20/02/2026
VOTERO’ NO AL REFERENDUM SULLA GIUSTIZIA
Su questo referendum sulla giustizia sento il bisogno di dire che voterò NO ed il perché.
In televisione si dice: “Serve a separare le carriere tra giudici e pubblici ministeri”. Ma guardate che, nei fatti, questa separazione già c’è. Chi entra in magistratura sceglie che cosa vuole fare. E sì, teoricamente può cambiare una volta nella vita… ma succede rarissimamente. Non è che un giorno fai il pm e il giorno dopo vai a fare il giudice nello stesso processo. Non funziona così.
Quindi l’argomento principale con cui viene presentata questa riforma è molto (volutamente) fuorviante.
Da mesi, si rivangano casi irrisolti, magari mettendo in dubbio le decisioni dei giudici e molte delle sentenze emesse negli ultimi anni. Nelle trasmissioni televisive, su giornali e canali social cari ad una ben chiara matrice politica, viene passata la narrazione che ci siano delinquenti che una volta arrestati non passano nemmeno una notte in galera. Tutto questo teatrino è chiaramente funzionale a convincere l'elettore medio, che non ci sia nulla che funziona.

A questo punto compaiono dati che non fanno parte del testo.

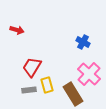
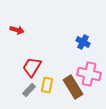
pink cross: rotated 30 degrees counterclockwise
yellow rectangle: rotated 28 degrees clockwise
gray rectangle: rotated 40 degrees counterclockwise
brown rectangle: moved 7 px up
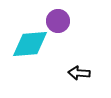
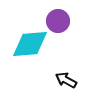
black arrow: moved 13 px left, 7 px down; rotated 25 degrees clockwise
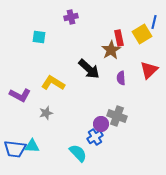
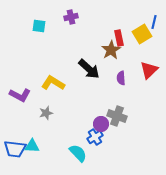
cyan square: moved 11 px up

Può darsi che qualcosa non funzioni, perchè ogni volta che qualcuno arriva al governo, produce qualche migliaio di decreti ed emendamenti ... utili a chi lo ha sponsorizzato in campagna elettorale ... Una cosa è certa: non sarà certo questo referendum a poter migliorare queste situazioni ...

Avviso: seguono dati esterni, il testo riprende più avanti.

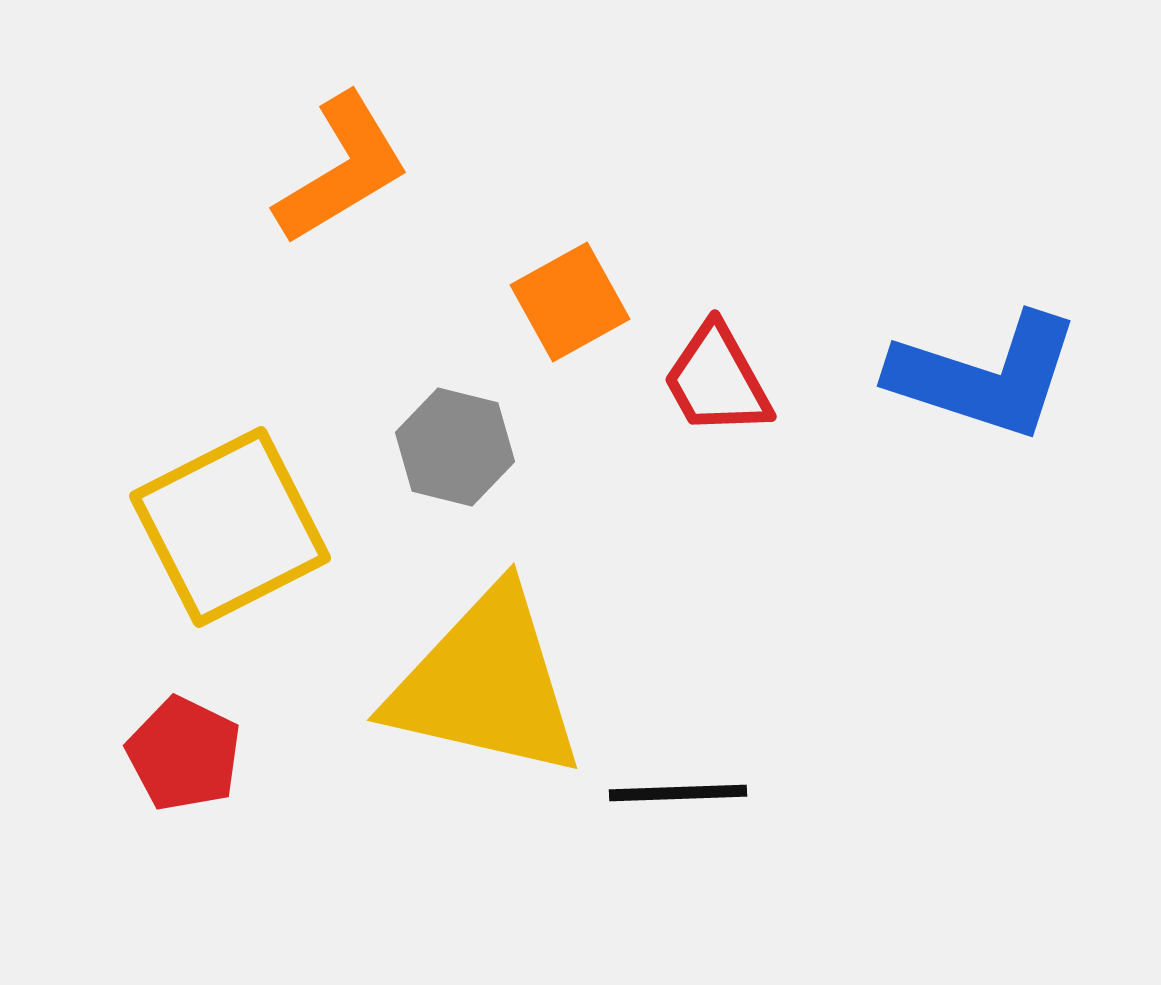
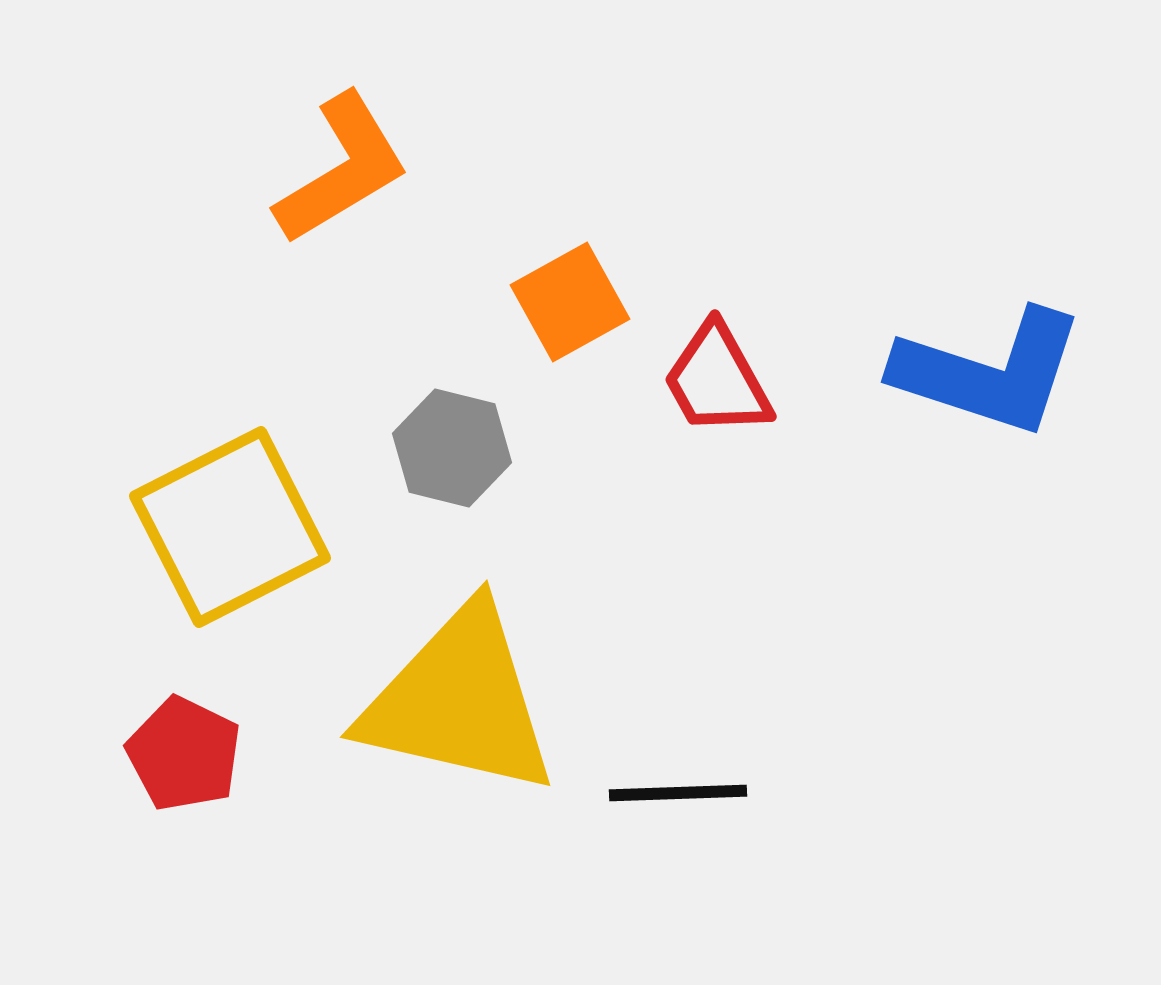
blue L-shape: moved 4 px right, 4 px up
gray hexagon: moved 3 px left, 1 px down
yellow triangle: moved 27 px left, 17 px down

Il punto vero è che questo referendum vorrebbe andare a modificare in modo pesante il Consiglio Superiore della Magistratura. Il CSM è stato voluto dai Costituenti come una garanzia fondamentale. Perché? Perché i magistrati, in una democrazia, non devono dipendere dal governo. Non devono ricevere ordini dal ministro della Giustizia.
E questo non è un dettaglio tecnico. È una lezione che in Italia abbiamo imparato a caro prezzo. Quando c’era il fascismo, il ministro della Giustizia — allora si chiamava Guardasigilli — aveva un controllo molto forte sulla magistratura. E questo significava che il potere politico poteva intervenire, orientare, punire. Non c’era indipendenza vera.

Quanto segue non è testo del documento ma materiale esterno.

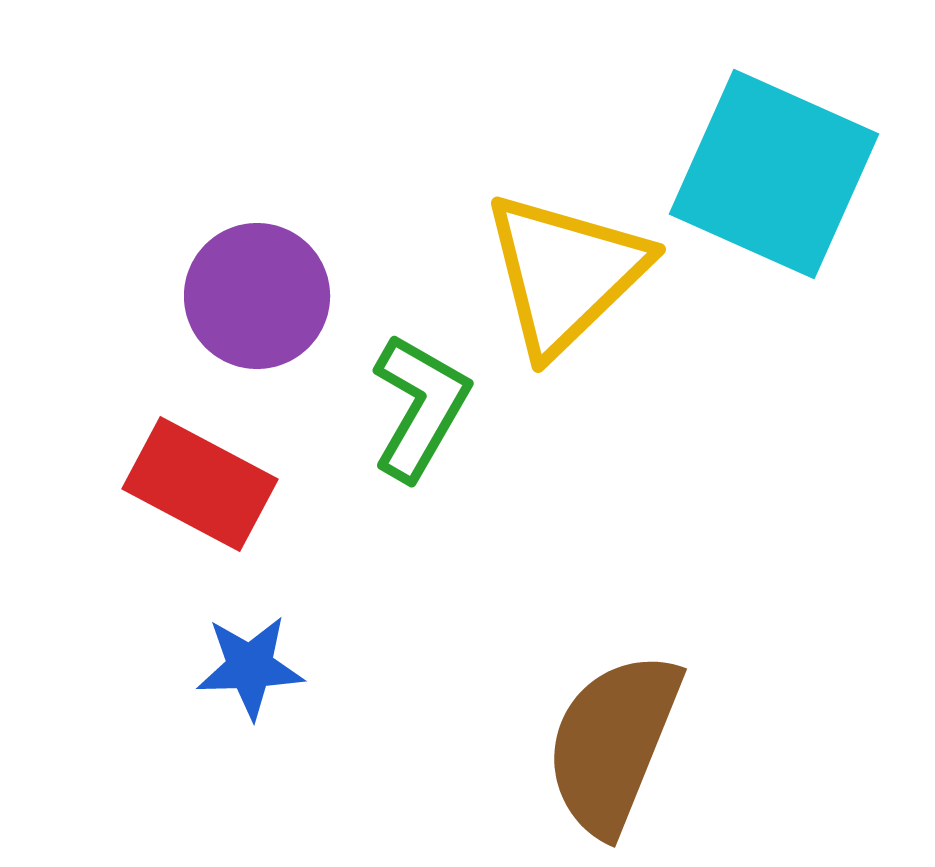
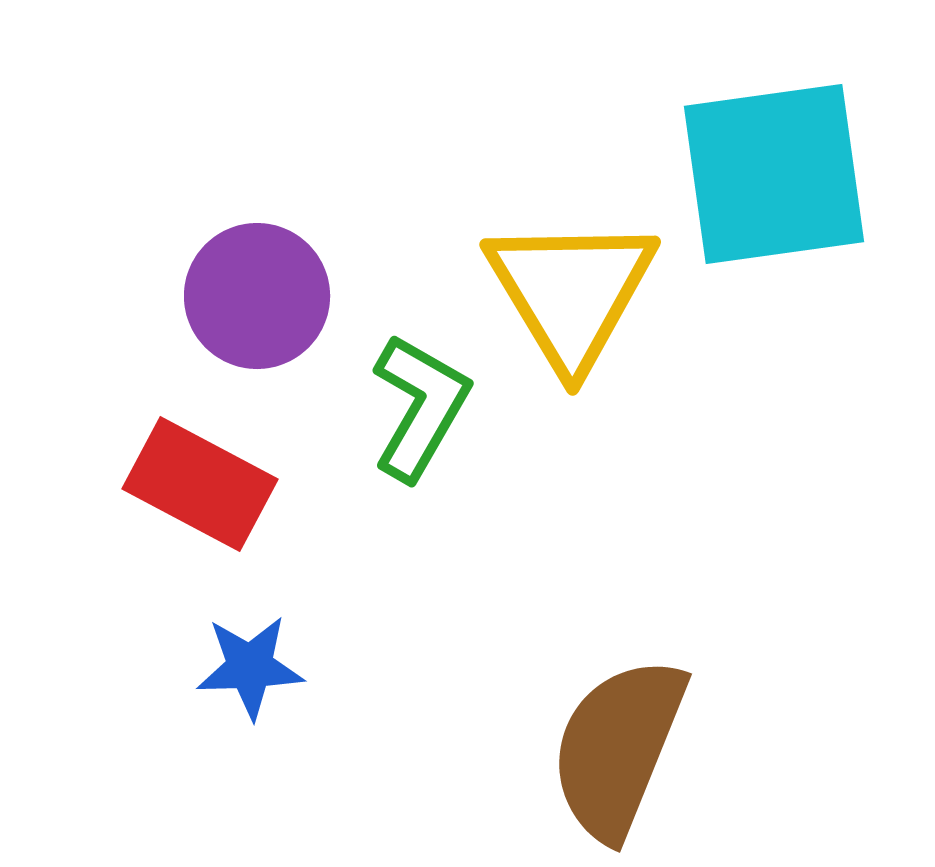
cyan square: rotated 32 degrees counterclockwise
yellow triangle: moved 6 px right, 19 px down; rotated 17 degrees counterclockwise
brown semicircle: moved 5 px right, 5 px down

Dopo la guerra, i Costituenti hanno detto: questo non deve succedere mai più. E quindi hanno creato un sistema in cui la magistratura si autogoverna, attraverso il CSM, proprio per evitare che il governo possa mettere le mani sui giudici.
Adesso la riforma propone di dividere il CSM in due, uno per i giudici e uno per i pm, e di introdurre un meccanismo di sorteggio per scegliere i membri togati, cioè i magistrati che ne fanno parte.
Il sorteggio viene presentato come una soluzione ai problemi delle correnti interne. Però io mi chiedo: se i magistrati non eleggono più i loro rappresentanti ma li ottengono per sorteggio, mentre la componente politica continua a essere nominata politicamente, non si rischia di indebolire proprio l’autonomia della magistratura?
L’indipendenza della magistratura non è un privilegio per i magistrati. È una tutela per noi cittadini. Perché quando un giudice decide su di te, deve farlo applicando la legge, non pensando a cosa vuole il governo di turno.
Per questo, dopo averci pensato, io voterò NO. Perché secondo me questa riforma non rafforza la democrazia: rischia di indebolire una delle sue garanzie fondamentali.